Page-level text extractions
BEGIN
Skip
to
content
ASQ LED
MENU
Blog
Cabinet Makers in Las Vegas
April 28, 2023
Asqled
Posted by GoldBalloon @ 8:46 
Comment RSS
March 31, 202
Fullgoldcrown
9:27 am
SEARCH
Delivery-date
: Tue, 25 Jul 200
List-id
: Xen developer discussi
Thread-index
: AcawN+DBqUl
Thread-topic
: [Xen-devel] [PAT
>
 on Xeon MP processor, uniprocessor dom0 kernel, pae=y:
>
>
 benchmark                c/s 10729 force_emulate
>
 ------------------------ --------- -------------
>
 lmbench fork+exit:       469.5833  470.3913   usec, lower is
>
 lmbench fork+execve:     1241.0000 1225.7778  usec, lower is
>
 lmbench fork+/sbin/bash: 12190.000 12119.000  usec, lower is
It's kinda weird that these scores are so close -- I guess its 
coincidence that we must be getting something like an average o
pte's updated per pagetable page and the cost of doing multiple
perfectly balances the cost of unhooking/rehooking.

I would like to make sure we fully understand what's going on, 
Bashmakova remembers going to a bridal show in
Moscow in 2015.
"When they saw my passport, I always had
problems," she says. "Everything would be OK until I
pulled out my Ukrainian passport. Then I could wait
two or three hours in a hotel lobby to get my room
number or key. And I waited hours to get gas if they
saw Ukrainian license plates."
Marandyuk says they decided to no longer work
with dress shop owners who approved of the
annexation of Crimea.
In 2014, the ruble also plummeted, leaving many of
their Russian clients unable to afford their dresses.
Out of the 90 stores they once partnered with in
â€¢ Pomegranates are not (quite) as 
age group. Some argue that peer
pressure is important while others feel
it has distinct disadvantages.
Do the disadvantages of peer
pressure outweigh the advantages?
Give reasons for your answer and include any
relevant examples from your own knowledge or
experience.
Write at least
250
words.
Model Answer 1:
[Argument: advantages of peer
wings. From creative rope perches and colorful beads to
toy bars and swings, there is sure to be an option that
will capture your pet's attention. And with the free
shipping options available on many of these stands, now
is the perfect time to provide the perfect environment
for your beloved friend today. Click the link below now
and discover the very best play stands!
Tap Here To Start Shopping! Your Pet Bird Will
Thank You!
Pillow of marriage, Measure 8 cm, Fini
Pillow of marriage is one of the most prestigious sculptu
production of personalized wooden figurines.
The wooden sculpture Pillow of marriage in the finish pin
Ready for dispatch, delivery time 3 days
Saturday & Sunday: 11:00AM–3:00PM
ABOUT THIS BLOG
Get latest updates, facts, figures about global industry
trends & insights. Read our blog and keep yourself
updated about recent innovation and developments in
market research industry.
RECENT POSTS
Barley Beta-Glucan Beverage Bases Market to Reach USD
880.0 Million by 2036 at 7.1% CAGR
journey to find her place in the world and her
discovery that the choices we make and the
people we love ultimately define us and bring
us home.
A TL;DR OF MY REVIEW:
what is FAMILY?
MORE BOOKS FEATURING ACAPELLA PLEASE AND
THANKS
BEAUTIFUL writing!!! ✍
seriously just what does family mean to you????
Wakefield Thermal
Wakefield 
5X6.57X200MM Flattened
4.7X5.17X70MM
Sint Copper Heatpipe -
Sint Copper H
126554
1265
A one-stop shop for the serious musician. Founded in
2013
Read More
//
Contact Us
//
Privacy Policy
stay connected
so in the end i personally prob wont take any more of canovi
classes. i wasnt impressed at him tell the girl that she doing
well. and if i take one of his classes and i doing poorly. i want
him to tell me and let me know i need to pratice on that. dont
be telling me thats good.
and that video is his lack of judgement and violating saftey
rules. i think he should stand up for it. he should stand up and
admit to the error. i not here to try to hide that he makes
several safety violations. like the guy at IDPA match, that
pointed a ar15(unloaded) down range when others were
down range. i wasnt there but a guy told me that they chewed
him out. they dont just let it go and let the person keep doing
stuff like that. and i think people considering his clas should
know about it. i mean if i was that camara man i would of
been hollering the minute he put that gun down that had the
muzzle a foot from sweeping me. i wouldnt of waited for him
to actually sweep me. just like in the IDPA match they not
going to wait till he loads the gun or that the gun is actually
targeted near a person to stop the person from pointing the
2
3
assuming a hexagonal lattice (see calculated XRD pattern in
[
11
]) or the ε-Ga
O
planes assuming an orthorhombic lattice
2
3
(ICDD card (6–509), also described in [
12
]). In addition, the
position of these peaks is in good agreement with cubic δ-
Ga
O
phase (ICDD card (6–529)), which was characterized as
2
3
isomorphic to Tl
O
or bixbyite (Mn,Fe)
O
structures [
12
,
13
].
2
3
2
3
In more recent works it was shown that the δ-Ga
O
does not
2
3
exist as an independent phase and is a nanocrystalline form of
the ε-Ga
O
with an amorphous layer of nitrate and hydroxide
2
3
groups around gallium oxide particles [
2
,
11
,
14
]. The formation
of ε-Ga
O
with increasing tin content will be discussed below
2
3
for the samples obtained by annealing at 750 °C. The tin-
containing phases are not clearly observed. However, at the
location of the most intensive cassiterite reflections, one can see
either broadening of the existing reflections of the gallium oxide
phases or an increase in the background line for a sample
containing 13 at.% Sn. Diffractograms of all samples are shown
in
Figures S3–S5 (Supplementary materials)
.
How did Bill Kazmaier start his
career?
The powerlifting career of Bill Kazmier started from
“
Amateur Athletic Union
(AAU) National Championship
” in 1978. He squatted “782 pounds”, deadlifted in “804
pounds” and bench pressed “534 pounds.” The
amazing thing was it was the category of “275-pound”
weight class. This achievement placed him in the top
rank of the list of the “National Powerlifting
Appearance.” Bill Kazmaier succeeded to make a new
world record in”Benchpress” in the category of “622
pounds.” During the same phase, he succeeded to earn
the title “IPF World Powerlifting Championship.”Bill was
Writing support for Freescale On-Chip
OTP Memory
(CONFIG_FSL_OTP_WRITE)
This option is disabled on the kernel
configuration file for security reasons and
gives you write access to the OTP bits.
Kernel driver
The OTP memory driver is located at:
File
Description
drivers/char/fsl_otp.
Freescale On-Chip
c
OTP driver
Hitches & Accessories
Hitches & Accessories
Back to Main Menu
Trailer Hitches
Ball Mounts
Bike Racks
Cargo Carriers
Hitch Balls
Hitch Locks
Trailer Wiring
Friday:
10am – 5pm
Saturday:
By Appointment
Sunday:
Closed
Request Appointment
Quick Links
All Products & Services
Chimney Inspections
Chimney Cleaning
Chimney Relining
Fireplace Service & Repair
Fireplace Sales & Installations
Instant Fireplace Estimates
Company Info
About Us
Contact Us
END
Assigned task: Your answer must be an exact transcription of every record above.

Task response:
Skip
to
content
ASQ LED
MENU
Blog
Cabinet Makers in Las Vegas
April 28, 2023
Asqled
Posted by GoldBalloon @ 8:46 
Comment RSS
March 31, 202
Fullgoldcrown
9:27 am
SEARCH
Delivery-date
: Tue, 25 Jul 200
List-id
: Xen developer discussi
Thread-index
: AcawN+DBqUl
Thread-topic
: [Xen-devel] [PAT
>
 on Xeon MP processor, uniprocessor dom0 kernel, pae=y:
>
>
 benchmark                c/s 10729 force_emulate
>
 ------------------------ --------- -------------
>
 lmbench fork+exit:       469.5833  470.3913   usec, lower is
>
 lmbench fork+execve:     1241.0000 1225.7778  usec, lower is
>
 lmbench fork+/sbin/bash: 12190.000 12119.000  usec, lower is
It's kinda weird that these scores are so close -- I guess its 
coincidence that we must be getting something like an average o
pte's updated per pagetable page and the cost of doing multiple
perfectly balances the cost of unhooking/rehooking.

I would like to make sure we fully understand what's going on, 
Bashmakova remembers going to a bridal show in
Moscow in 2015.
"When they saw my passport, I always had
problems," she says. "Everything would be OK until I
pulled out my Ukrainian passport. Then I could wait
two or three hours in a hotel lobby to get my room
number or key. And I waited hours to get gas if they
saw Ukrainian license plates."
Marandyuk says they decided to no longer work
with dress shop owners who approved of the
annexation of Crimea.
In 2014, the ruble also plummeted, leaving many of
their Russian clients unable to afford their dresses.
Out of the 90 stores they once partnered with in
â€¢ Pomegranates are not (quite) as 
age group. Some argue that peer
pressure is important while others feel
it has distinct disadvantages.
Do the disadvantages of peer
pressure outweigh the advantages?
Give reasons for your answer and include any
relevant examples from your own knowledge or
experience.
Write at least
250
words.
Model Answer 1:
[Argument: advantages of peer
wings. From creative rope perches and colorful beads to
toy bars and swings, there is sure to be an option that
will capture your pet's attention. And with the free
shipping options available on many of these stands, now
is the perfect time to provide the perfect environment
for your beloved friend today. Click the link below now
and discover the very best play stands!
Tap Here To Start Shopping! Your Pet Bird Will
Thank You!
Pillow of marriage, Measure 8 cm, Fini
Pillow of marriage is one of the most prestigious sculptu
production of personalized wooden figurines.
The wooden sculpture Pillow of marriage in the finish pin
Ready for dispatch, delivery time 3 days
Saturday & Sunday: 11:00AM–3:00PM
ABOUT THIS BLOG
Get latest updates, facts, figures about global industry
trends & insights. Read our blog and keep yourself
updated about recent innovation and developments in
market research industry.
RECENT POSTS
Barley Beta-Glucan Beverage Bases Market to Reach USD
880.0 Million by 2036 at 7.1% CAGR
journey to find her place in the world and her
discovery that the choices we make and the
people we love ultimately define us and bring
us home.
A TL;DR OF MY REVIEW:
what is FAMILY?
MORE BOOKS FEATURING ACAPELLA PLEASE AND
THANKS
BEAUTIFUL writing!!! ✍
seriously just what does family mean to you????
Wakefield Thermal
Wakefield 
5X6.57X200MM Flattened
4.7X5.17X70MM
Sint Copper Heatpipe -
Sint Copper H
126554
1265
A one-stop shop for the serious musician. Founded in
2013
Read More
//
Contact Us
//
Privacy Policy
stay connected
so in the end i personally prob wont take any more of canovi
classes. i wasnt impressed at him tell the girl that she doing
well. and if i take one of his classes and i doing poorly. i want
him to tell me and let me know i need to pratice on that. dont
be telling me thats good.
and that video is his lack of judgement and violating saftey
rules. i think he should stand up for it. he should stand up and
admit to the error. i not here to try to hide that he makes
several safety violations. like the guy at IDPA match, that
pointed a ar15(unloaded) down range when others were
down range. i wasnt there but a guy told me that they chewed
him out. they dont just let it go and let the person keep doing
stuff like that. and i think people considering his clas should
know about it. i mean if i was that camara man i would of
been hollering the minute he put that gun down that had the
muzzle a foot from sweeping me. i wouldnt of waited for him
to actually sweep me. just like in the IDPA match they not
going to wait till he loads the gun or that the gun is actually
targeted near a person to stop the person from pointing the
2
3
assuming a hexagonal lattice (see calculated XRD pattern in
[
11
]) or the ε-Ga
O
planes assuming an orthorhombic lattice
2
3
(ICDD card (6–509), also described in [
12
]). In addition, the
position of these peaks is in good agreement with cubic δ-
Ga
O
phase (ICDD card (6–529)), which was characterized as
2
3
isomorphic to Tl
O
or bixbyite (Mn,Fe)
O
structures [
12
,
13
].
2
3
2
3
In more recent works it was shown that the δ-Ga
O
does not
2
3
exist as an independent phase and is a nanocrystalline form of
the ε-Ga
O
with an amorphous layer of nitrate and hydroxide
2
3
groups around gallium oxide particles [
2
,
11
,
14
]. The formation
of ε-Ga
O
with increasing tin content will be discussed below
2
3
for the samples obtained by annealing at 750 °C. The tin-
containing phases are not clearly observed. However, at the
location of the most intensive cassiterite reflections, one can see
either broadening of the existing reflections of the gallium oxide
phases or an increase in the background line for a sample
containing 13 at.% Sn. Diffractograms of all samples are shown
in
Figures S3–S5 (Supplementary materials)
.
How did Bill Kazmaier start his
career?
The powerlifting career of Bill Kazmier started from
“
Amateur Athletic Union
(AAU) National Championship
” in 1978. He squatted “782 pounds”, deadlifted in “804
pounds” and bench pressed “534 pounds.” The
amazing thing was it was the category of “275-pound”
weight class. This achievement placed him in the top
rank of the list of the “National Powerlifting
Appearance.” Bill Kazmaier succeeded to make a new
world record in”Benchpress” in the category of “622
pounds.” During the same phase, he succeeded to earn
the title “IPF World Powerlifting Championship.”Bill was
Writing support for Freescale On-Chip
OTP Memory
(CONFIG_FSL_OTP_WRITE)
This option is disabled on the kernel
configuration file for security reasons and
gives you write access to the OTP bits.
Kernel driver
The OTP memory driver is located at:
File
Description
drivers/char/fsl_otp.
Freescale On-Chip
c
OTP driver
Hitches & Accessories
Hitches & Accessories
Back to Main Menu
Trailer Hitches
Ball Mounts
Bike Racks
Cargo Carriers
Hitch Balls
Hitch Locks
Trailer Wiring
Friday:
10am – 5pm
Saturday:
By Appointment
Sunday:
Closed
Request Appointment
Quick Links
All Products & Services
Chimney Inspections
Chimney Cleaning
Chimney Relining
Fireplace Service & Repair
Fireplace Sales & Installations
Instant Fireplace Estimates
Company Info
About Us
Contact Us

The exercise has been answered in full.